Y no decía Argentina. Porque todavía no existía.


En 1816, el Congreso de Tucumán declaró la independencia. En nombre de las Provincias Unidas del Río de la Plata. Ni una línea mencionó a Argentina. El nombre seguía siendo un espectro, una palabra que nadie se animaba a poner sobre el mármol.


En 1826, Bernardino Rivadavia —unitario con ínfulas napoleónicas y sin pueblo que lo siguiera— estableció por primera vez el nombre “República Argentina”. Pero el experimento duró menos que un estandarte en una tormenta. Las provincias lo aborrecían. Rivadavia cayó. Y el nombre volvió a dormir.


Mientras tanto, el país se desangraba. Unitarios de levita azul y federales de poncho rojo se degollaban por una patria que no sabían nombrar. Y entre degüellos, tratados rotos y balas en nombre de nadie, la palabra “Argentina” flotaba en cartas, discursos, proclamas. Seguía sin cuerpo. Seguía esperando.

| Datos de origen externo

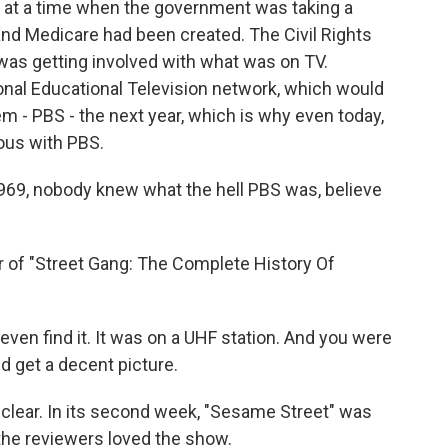
at a time when the government was taking a
 and Medicare had been created. The Civil Rights
as getting involved with what was on TV.
ional Educational Television network, which would
 - PBS - the next year, which is why even today,
ous with PBS.
969, nobody knew what the hell PBS was, believe
r of "Street Gang: The Complete History Of
 even find it. It was on a UHF station. And you were
nd get a decent picture.
 clear. In its second week, "Sesame Street" was
the reviewers loved the show.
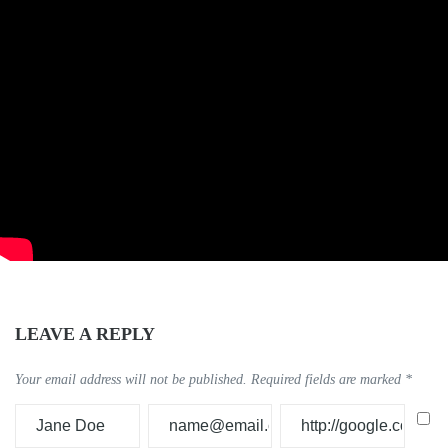
LEAVE A REPLY
Your email address will not be published.
Required fields are marked
*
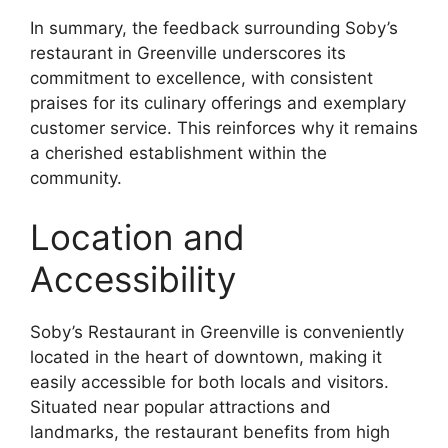
In summary, the feedback surrounding Soby’s
restaurant in Greenville underscores its
commitment to excellence, with consistent
praises for its culinary offerings and exemplary
customer service. This reinforces why it remains
a cherished establishment within the
community.
Location and
Accessibility
Soby’s Restaurant in Greenville is conveniently
located in the heart of downtown, making it
easily accessible for both locals and visitors.
Situated near popular attractions and
landmarks, the restaurant benefits from high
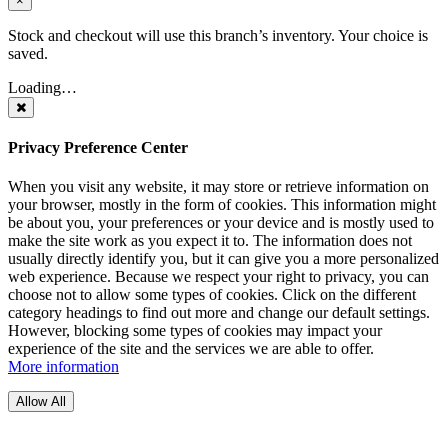
×
Stock and checkout will use this branch’s inventory. Your choice is
saved.
Loading…
Privacy Preference Center
When you visit any website, it may store or retrieve information on
your browser, mostly in the form of cookies. This information might
be about you, your preferences or your device and is mostly used to
make the site work as you expect it to. The information does not
usually directly identify you, but it can give you a more personalized
web experience. Because we respect your right to privacy, you can
choose not to allow some types of cookies. Click on the different
category headings to find out more and change our default settings.
However, blocking some types of cookies may impact your
experience of the site and the services we are able to offer.
More information
Allow All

Y entonces, Juan Bautista Alberdi.


Ese tucumano enjuto, que escribía como quien afila una daga, publicó en 1847 una edición del himno. Por primera vez, lo tituló: “Himno Nacional Argentino”. No era un gesto menor. Era un acto de fundación. Le puso nombre al hijo que nadie se animaba a reconocer.


En 1853, la Constitución mencionó al “pueblo de la Confederación Argentina”. Y en 1860, cuando Buenos Aires se reincorporó al país, se adoptó el nombre definitivo: República Argentina.

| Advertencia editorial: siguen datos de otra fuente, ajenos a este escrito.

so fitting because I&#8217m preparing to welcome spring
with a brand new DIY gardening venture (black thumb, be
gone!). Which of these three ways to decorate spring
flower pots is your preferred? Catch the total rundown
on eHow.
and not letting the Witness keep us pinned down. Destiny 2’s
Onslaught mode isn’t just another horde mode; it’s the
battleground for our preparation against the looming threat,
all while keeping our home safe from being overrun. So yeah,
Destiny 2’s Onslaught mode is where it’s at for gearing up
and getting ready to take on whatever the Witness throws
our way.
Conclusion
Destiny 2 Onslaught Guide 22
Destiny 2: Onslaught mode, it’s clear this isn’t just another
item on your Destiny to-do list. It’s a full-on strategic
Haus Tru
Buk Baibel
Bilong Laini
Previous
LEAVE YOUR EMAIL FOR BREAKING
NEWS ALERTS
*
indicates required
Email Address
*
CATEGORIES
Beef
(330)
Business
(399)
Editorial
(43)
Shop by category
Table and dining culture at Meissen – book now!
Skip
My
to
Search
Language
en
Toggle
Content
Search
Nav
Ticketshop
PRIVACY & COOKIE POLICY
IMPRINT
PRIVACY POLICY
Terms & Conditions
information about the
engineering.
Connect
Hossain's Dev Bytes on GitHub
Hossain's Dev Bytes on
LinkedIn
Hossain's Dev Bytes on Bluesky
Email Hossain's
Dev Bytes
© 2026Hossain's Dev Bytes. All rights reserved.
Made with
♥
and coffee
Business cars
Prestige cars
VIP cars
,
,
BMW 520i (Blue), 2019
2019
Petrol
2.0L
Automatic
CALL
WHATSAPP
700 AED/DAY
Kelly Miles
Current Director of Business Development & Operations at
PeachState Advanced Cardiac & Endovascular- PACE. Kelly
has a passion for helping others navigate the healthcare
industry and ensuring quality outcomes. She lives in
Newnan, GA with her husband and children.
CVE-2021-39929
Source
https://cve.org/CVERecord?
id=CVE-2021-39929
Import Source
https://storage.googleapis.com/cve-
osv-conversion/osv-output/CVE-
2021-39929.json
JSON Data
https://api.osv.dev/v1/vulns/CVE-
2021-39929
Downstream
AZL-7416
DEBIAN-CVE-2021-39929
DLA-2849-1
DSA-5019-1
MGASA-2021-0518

Habían pasado más de dos siglos desde que Centenera escribió su poema. La palabra que había nacido de la codicia se convirtió en bandera. El reflejo en el agua se volvió nación.


Martín del Barco Centenera jamás supo que su delirio bautizaría un país. Murió lejos, sin gloria, sin saber que un día, una patria entera llevaría la palabra que él susurró por primera vez.


La palabra Argentina fue escrita por un clérigo, rescatada por un poeta, defendida por soldados descalzos y consagrada por una guerra civil interminable. No nació: se forjó. Como se forjan las herramientas en la herrería: a martillazos.


Argentina no se fundó con mármol ni con discursos. Nació en imprentas clandestinas. En las botas de San Martín cruzando la cordillera. En las cartas de Belgrano pidiendo escuelas en lugar de fusiles. En los silencios de Moreno. En las estocadas de Artigas. En el fusilamiento de Dorrego. En las lágrimas que nadie anotó.


En 1810 no éramos Argentina. Éramos hambre. Éramos papel mojado. Éramos madres rezando en las azoteas mientras sus hijos fundaban algo que aún no tenía nombre.


Y fue esa gente —sin himno, sin bandera, sin certeza— la que la hizo posible.


Porque antes de ser patria, fuimos verso. Antes de ser bandera, fuimos palabra. Y antes de ser pueblo, fuimos apenas un sueño escrito por un hombre que jamás nos conoció.


Y esa es la patria verdadera: la que se inventa con coraje, se defiende con palabras y se recuerda con lágrimas.